Transcribe the records that follow in their entirety, omitting any pictures.

*** Data supplied

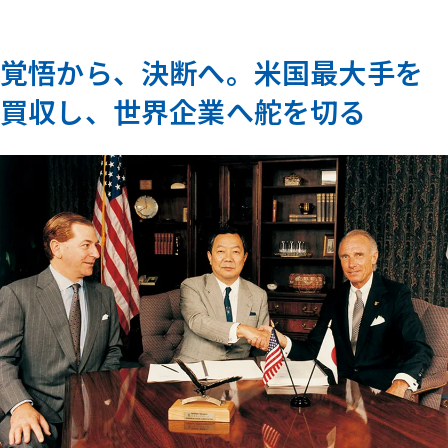
覚悟から、決断へ。米国最大手を
買収し、世界企業へ舵を切る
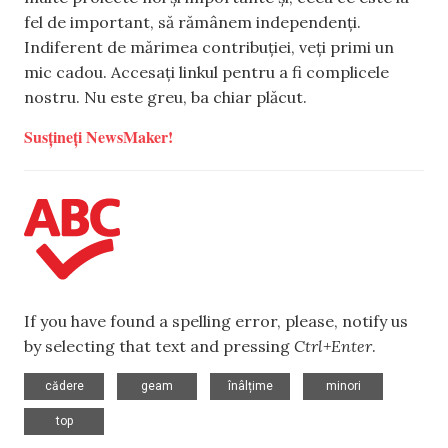
fel de important, să rămânem independenți.
Indiferent de mărimea contribuției, veți primi un
mic cadou. Accesați linkul pentru a fi complicele
nostru. Nu este greu, ba chiar plăcut.
Susțineți NewsMaker!
If you have found a spelling error, please, notify us
by selecting that text and pressing
Ctrl+Enter
.
,
,
,
,
cădere
geam
înâlțime
minori
top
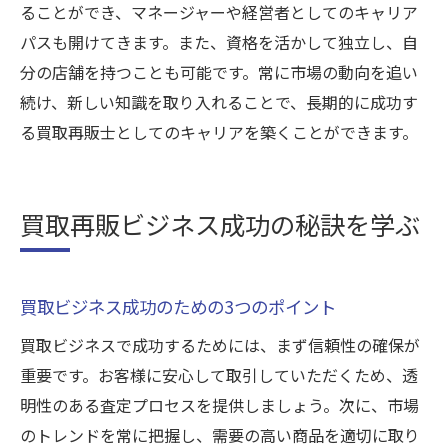
ることができ、マネージャーや経営者としてのキャリア
パスも開けてきます。また、資格を活かして独立し、自
分の店舗を持つことも可能です。常に市場の動向を追い
続け、新しい知識を取り入れることで、長期的に成功す
る買取再販士としてのキャリアを築くことができます。
買取再販ビジネス成功の秘訣を学ぶ
買取ビジネス成功のための3つのポイント
買取ビジネスで成功するためには、まず信頼性の確保が
重要です。お客様に安心して取引していただくため、透
明性のある査定プロセスを提供しましょう。次に、市場
のトレンドを常に把握し、需要の高い商品を適切に取り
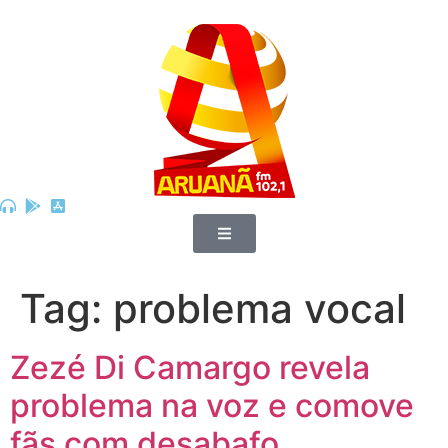
Tag:
problema vocal
Zezé Di Camargo revela
problema na voz e comove
fãs com desabafo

******

> [Result for this exercise]:
覚悟から、決断へ。米国最大手を
買収し、世界企業へ舵を切る
fel de important, să rămânem independenți.
Indiferent de mărimea contribuției, veți primi un
mic cadou. Accesați linkul pentru a fi complicele
nostru. Nu este greu, ba chiar plăcut.
Susțineți NewsMaker!
If you have found a spelling error, please, notify us
by selecting that text and pressing
Ctrl+Enter
.
,
,
,
,
cădere
geam
înâlțime
minori
top
ることができ、マネージャーや経営者としてのキャリア
パスも開けてきます。また、資格を活かして独立し、自
分の店舗を持つことも可能です。常に市場の動向を追い
続け、新しい知識を取り入れることで、長期的に成功す
る買取再販士としてのキャリアを築くことができます。
買取再販ビジネス成功の秘訣を学ぶ
買取ビジネス成功のための3つのポイント
買取ビジネスで成功するためには、まず信頼性の確保が
重要です。お客様に安心して取引していただくため、透
明性のある査定プロセスを提供しましょう。次に、市場
のトレンドを常に把握し、需要の高い商品を適切に取り
Tag:
problema vocal
Zezé Di Camargo revela
problema na voz e comove
fãs com desabafo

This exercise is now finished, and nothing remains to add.